I decided to use a very simple test to distinguish between these two stories. I looked at the change in the share of hotel and restaurant employment by state, compared with the state’s current unemployment rate. The latter being a good measure of the strength of the labor market.

If the technology story is right, then there should be no relationship between the growth in the restaurant share of employment and the unemployment rate. If anything, we might expect a negative relationship with states that are moving more rapidly into the brave new economy with high restaurant employment also seeing the most job growth, and therefore lower unemployment.

On the other hand, the weak labor market story predicts that a higher unemployment rate would be associated with a larger increase in the restaurant share of employment. This is simply the story that high unemployment rates will make workers more desperate and force them to take bad jobs.

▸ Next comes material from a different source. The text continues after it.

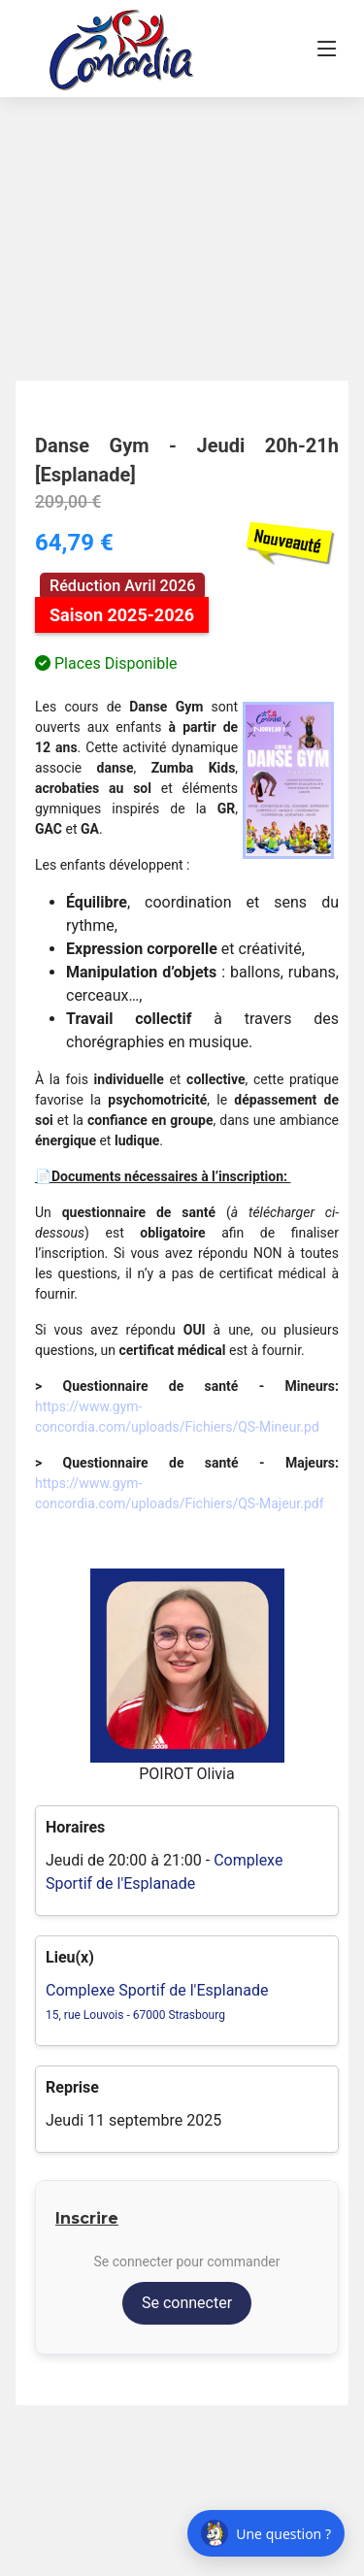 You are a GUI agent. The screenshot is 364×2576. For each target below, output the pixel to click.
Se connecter (187, 2303)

It turned out that the test supported the weak labor market story.

btp-2013-09-05

It showed a strong positive relationship between the growth in the share of restaurants employment and the unemployment rate. (The coefficient of the unemployment rate variable was 0.0013 with a t-statistic of 4.65, which is significant at the 1 percent level.) This fact is hard to reconcile with the changing technology story.

This is a very simple test and is far from conclusive, but it suggests that the problem of low paying jobs is simply one of a weak labor market, not a grand shift in technology. While it’s always a good idea to encourage people to develop more skills and get a better education, this is not a solution to the underlying problem. We have to get the economy moving so that we will again be close to full employment.